Exercise
The response should be an exact copy of the records, with the pictures removed.

=== Supplied records ===

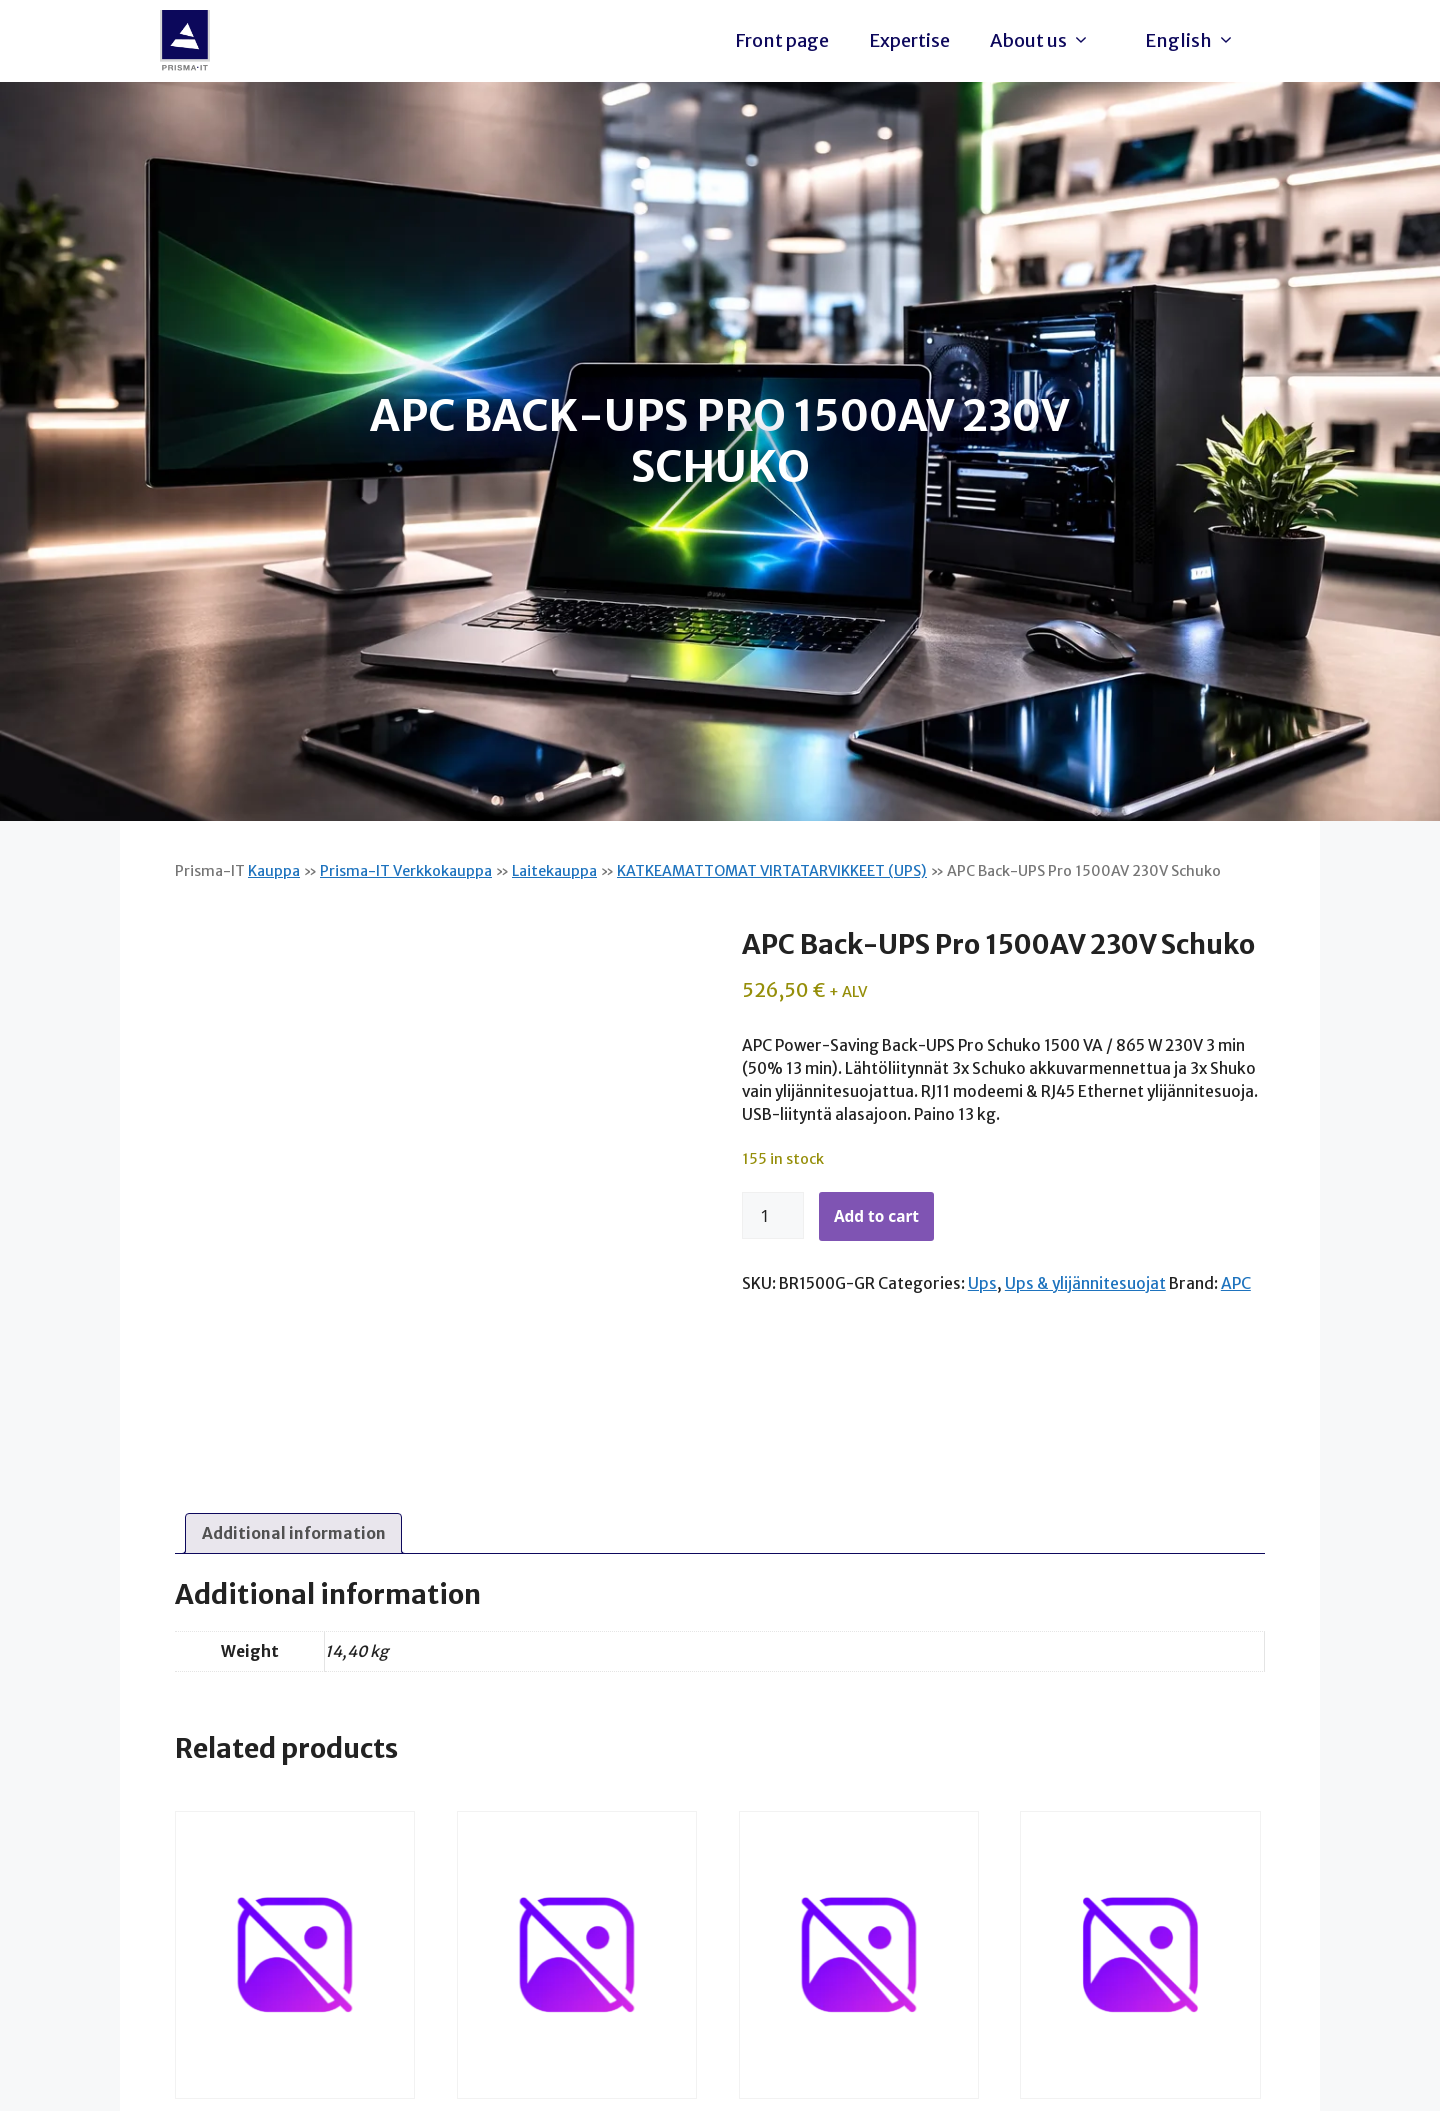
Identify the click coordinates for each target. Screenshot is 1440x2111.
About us (1045, 41)
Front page (782, 40)
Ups (982, 1283)
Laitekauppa (554, 871)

===

Response
Identify the click coordinates for each target. Screenshot is 1440x2111.
About us (1045, 41)
Front page (782, 40)
Ups (982, 1283)
Laitekauppa (554, 871)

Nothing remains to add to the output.